Creatine supplementation has a reputation for building stronger muscles when taken pre-workout. However, recent findings show that creatine intake might affect major depressive disorder. But how and in what ways?
In this article, we’ll introduce you to creatine and how it works in the body. In addition, we’ll provide an introduction to major depressive disorder and how creatine provides some positive implications for depression severity. Finding ways to counteract mental illness ensures people receive help before major depression causes more significant issues.
An Explanation of Creatine
While people may be familiar with creatine supplementation, it’s essential to understand that creatine naturally occurs in the body. It is an amino acid found in muscles and the brain. It forms in the liver and kidneys from other amino acids. Creatine works by increasing energy in muscles during high-intensity exercise or heavy lifting. Also found in the brain, studies show that it increases brain energy metabolism and provides better cognition.
Creatine naturally occurs in the body, but around 50% of a person’s creatine levels result from food consumed. Foods like red meat and seafood contain high levels of creatine. For example, one pound of red meat or salmon has anywhere from 1-2 grams of creatine. The average person must consume around 1-3 grams of creatine daily for maximum benefits. Some studies reveal creatine absorption is best when combined with carbohydrates and proteins.
Creatine Supplementation and How It Works
Creatine is a popular exercise supplement taken by athletes and bodybuilders everywhere. But what is the reason? Creatine is one of the most tested fitness supplements in the world. Years of studies prove creatine is safe and increases performance, strength, and endurance. The side effects of creatine are minimal, with some having digestive issues.

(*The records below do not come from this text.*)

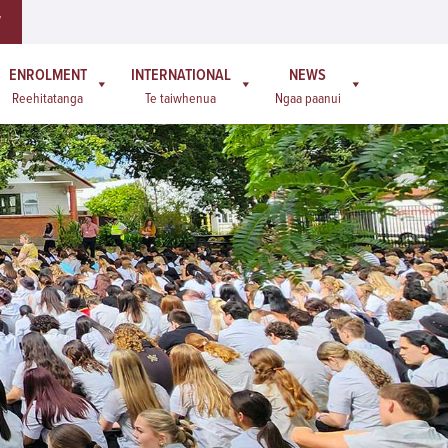
W
ENROLMENT
INTERNATIONAL
NEWS
Reehitatanga
Te taiwhenua
Ngaa paanui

95% of the creatine in the body is in muscles, and 5% is in the brain. It is in a form called phosphocreatine. This creatine, located in the cells of muscles, increases energy by escalating the production of ATP (Adenosine Triphosphate). The energy molecule ATP creates more muscle strength, causing better overall fitness performance.
Creatine monohydrate is the most common form of creatine supplementation. Adding oral creatine monohydrate augmentation to your diet increases ATP, resulting in muscle growth. In addition to muscle mass, increasing creatine intake via a specific creatine group elicits better muscle strength and aids recovery. It’s not surprising athletes everywhere supplement with creatine.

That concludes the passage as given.